I sure wish the authors had cited this. It's quite a claim. Perhaps it's meant to be attributed to Andreassen & Fletcher, 2007? The word "gene" doesn't appear in their paper, and it doesn't look relevant. The following in-line citation, Rhemtulla and Tucker-Drob, 2012, is closer to the topic, but a cursory reading makes that statistic hard to justify. The highest value for their fitted "genes" variance on the math test, which showed the largest result, just barely reaches 50% for the very highest SES cases on the farthest edge of the plot. Their reading test instead shows the opposite slope, and they give us no reason to believe that's any less valid a metric. Combining the two and claiming you're measuring something seems. . . naive at best.

Which isn't to say that metastudies aren't useful, or that this one is wrong. Just that their introduction invites skepticism.
posted by eotvos at 12:52 PM on May 16, 2017 [2 favorites]


Hey Freddie. I read a good chunk of what you blog and often find it interesting and worth the time, although I have noticed that often I would rather not follow the threads that lead to more internet fighting, of which I consume entirely too much already. I think this thread will probably go better if it goes less fighty.

(Please? Everybody?)
posted by brennen at 12:52 PM on May 16, 2017 [8 favorites]


Freddie: You make good points in your comment, but we generally try to be less snarky with each other here while still having a vigorous discussion. Yes, I know... we often don't succeed. But we try. :-)

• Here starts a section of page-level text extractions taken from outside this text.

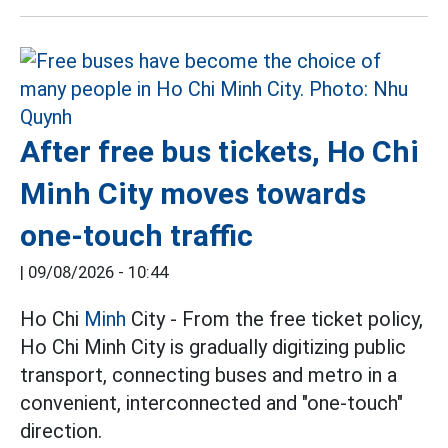
After free bus tickets, Ho Chi
Minh City moves towards
one-touch traffic
|
09/08/2026 - 10:44
Ho Chi
Minh
City - From the free ticket policy,
Ho Chi Minh City is gradually digitizing public
transport, connecting buses and metro in a
convenient, interconnected and "one-touch"
direction.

That said, I found your blog post interesting and informative, and it's good to have you in the discussion with us here. I'm curious about the wide spread in small-group instruction results. I'm used to seeing that large of a spread when n is small, but you seem to be suggesting that it's instead because the underlying studies were all over the place. Since "small class sizes" is always a hot topic in education discussions, I was wondering if you could talk more about what's going on with those results. Are the underlying studies large enough that we should be seeing more consistent results? Is there any question that there may have been agenda-driven results in the underlying studies, i.e. funders out to prove that small class sizes do/don't make a difference?
posted by clawsoon at 1:06 PM on May 16, 2017 [4 favorites]


Given that NoxAeternum opened the comments with a crappy snark dump, it seems a bit unfair to single out FdB for being snarky in his response above.
posted by pharm at 1:15 PM on May 16, 2017 [7 favorites]


I bet if the OP had said "Mefi's own", we wouldn't have started out so snarky. :->
posted by clawsoon at 1:20 PM on May 16, 2017 [3 favorites]


If you know Freddie from previous ventures and other venues you know he does have a bit of a reputation for getting in fights - but that first comment seems to project on him some kind of previous views that I'm not sure he ever espoused so that's not really a great foot to start off on. I'm finding the topic of the blog and the direction he's approaching it from interesting so I hope we can have a good-faith discussion all sides.
posted by atoxyl at 1:53 PM on May 16, 2017 [1 favorite]


My experience in education - my whole career, first in the Educational Talent Search arm of the Trio programs, now at community college - offers lots of anecdotes congruent with the metastudy's conclusions. Students from low-income, first-generation backgrounds thrive best when supported by rich, repeated contact with well-trained professionals. Seems obvious, but still needs better support than my stories, so thank you.

About investing in Chromebooks, etc: the students I work with use them for all kinds of important things, like:
+ searching and applying for jobs
+searching and applying for scholarships
+ researching colleges, majors, outreach and summer programs
+ submitting college applications

And that's just the stuff I document for my school's outreach activities. Many poor kids have a phone at least marginally capable of doing those things (but many lack data plans); they prefer to use their Chromebooks every time. Especially since their phones are often cracked.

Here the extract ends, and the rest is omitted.